Dev nodded, then stopped. His head felt as though it was going to break free and topple off his spinal column.

“What about you?” he said. “Any luck with the rail network people?”

“Well, you were right, too.”

“Bet it hurt to say that.”

“Like needles in the eyeball. They ran the Polisware scan like you suggested. It flagged up an external attack on the server by a Plusser malware bot. The bot tiptoed round the firewalls, took over, shut everyone else out, caused havoc, then expired, leaving no trace. At least, none that the standard security programs could detect.”

“They’re pretty sophisticated things, Plusser bots. Like electronic kamikaze cat burglars. Where did it originate from?”

“They can’t seem to find out.
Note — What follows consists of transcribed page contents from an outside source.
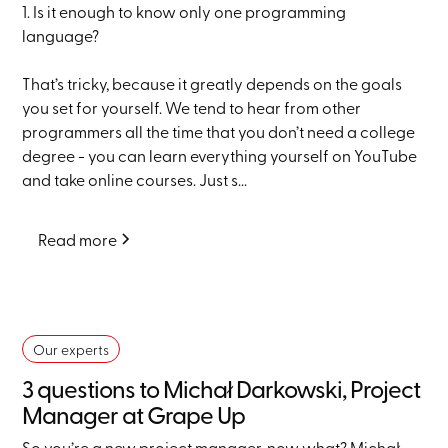
1. Is it enough to know only one programming
language?
That’s tricky, because it greatly depends on the goals
you set for yourself. We tend to hear from other
programmers all the time that you don’t need a college
degree - you can learn everything yourself on YouTube
and take online courses. Just s...
Read more
Our experts
3 questions to Michał Darkowski, Project
Manager at Grape Up
So you’re a new project manager, now what? Michał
It doesn’t appear to be off-world. No ultraspace encryption signature. Somewhere on Alighieri, but they can’t figure out precisely where. Not enough left of it after it self-destructed to extrapolate a vector pathway from.”

“That settles it, then. There’s a Plusser agent on-planet.”

“A Plusser who knows you’re here and who introduced the malware into the rail network server in a bid to get rid of you. Can’t say it’s an unpardonable offence. If you’re half as irritating to Polis Plus as you are to me...”

“Oh, I am.”

“But listen up, Harmer,” Kahlo said. “In all seriousness, the reason I’m continuing to tolerate you – and not planning on leaving you in this cell to rot – is that this Plusser nearly killed me and two of my men along with you. The attempt on your life was also an attempt on mine, Utz’s and Stegman’s.”